During recent times we have monitored spam attacks that have used the email templates of famous Internet brands such as Amazon, Apple, and now, Twitter. Using the email templates of well-known newsletters and notifications is a commonly known trick to make recipients believe the authenticity of spam email. Recipients may treat these emails as legitimate and may open them without any suspicion. Though this attack uses an old trick, we feel it is important that users are reminded about this type of spam campaign, which has been observed for over a month or so. We have seen variations in the email templates (as mentioned: first Amazon, then Apple, and then Twitter) along with different methods of spreading the messages. After the initial attacks were effectively blocked by email filters, we saw the same version of spam being sent using bounce messages. This means that these messages would later be received in the form of a non-delivery receipt (NDR).

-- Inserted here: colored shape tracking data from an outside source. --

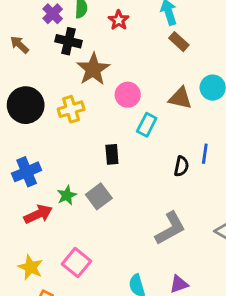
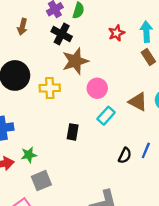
red star: (119, 20) -> (116, 33), moved
brown arrow: (19, 45) -> (22, 27), turned -133
gray square: (99, 196) -> (41, 181), moved

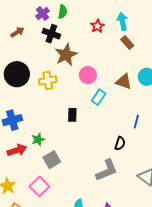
brown arrow: (22, 27) -> (17, 32), turned -128
black semicircle: (125, 155) -> (120, 143), moved

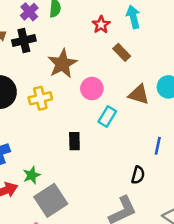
black cross: (51, 34) -> (24, 41), moved, turned -30
brown rectangle: (127, 43) -> (122, 52), moved
gray square: (52, 160) -> (51, 200), size x1.4

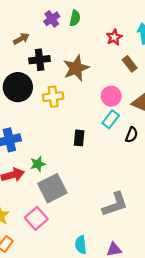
black cross: (24, 41) -> (40, 60), moved
pink circle: (92, 89) -> (111, 96), moved
black semicircle: (138, 175) -> (132, 135), moved

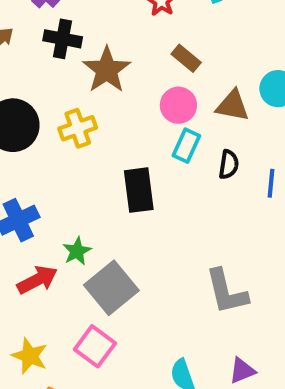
black cross: (40, 60) -> (63, 39), moved, turned 30
brown rectangle: (130, 64) -> (186, 58), moved
black rectangle: (79, 138) -> (139, 190), size x1.5
gray L-shape: (115, 204) -> (226, 292), turned 108

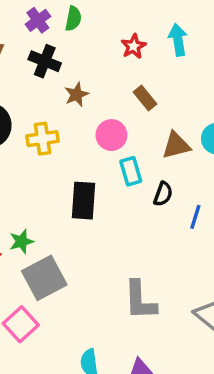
brown star: (107, 70) -> (76, 94), size x0.6
pink circle: (178, 105) -> (111, 135), moved
brown triangle: (233, 106) -> (176, 145), turned -36
cyan rectangle: (186, 146) -> (131, 171), turned -52

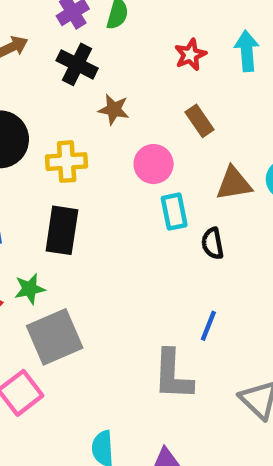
brown star: (76, 94) -> (114, 110), turned 30
black semicircle: (163, 194) -> (212, 243), turned 145
black rectangle: (83, 201) -> (62, 230), moved
blue line: (195, 217) -> (208, 326), moved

Spammers are mixing this up nicely by randomizing the URLs using hacked websites. For example:

[domainname]/millipede.html
[domainname]/echelon.html
[domainname]/dealt.html

All of the URLs redirect users to spam pharmacy websites. We have highlighted (although blurred) the actual URL in the status bar in the examples below. Here are a few image examples of the spam messages:

With the multitude of types of spam messages designed to deceive email users, one cannot blindly open an email and trust the content open-heartedly. We recommend that users remain watchful and refrain from clicking URLs in unsolicited or unexpected emails.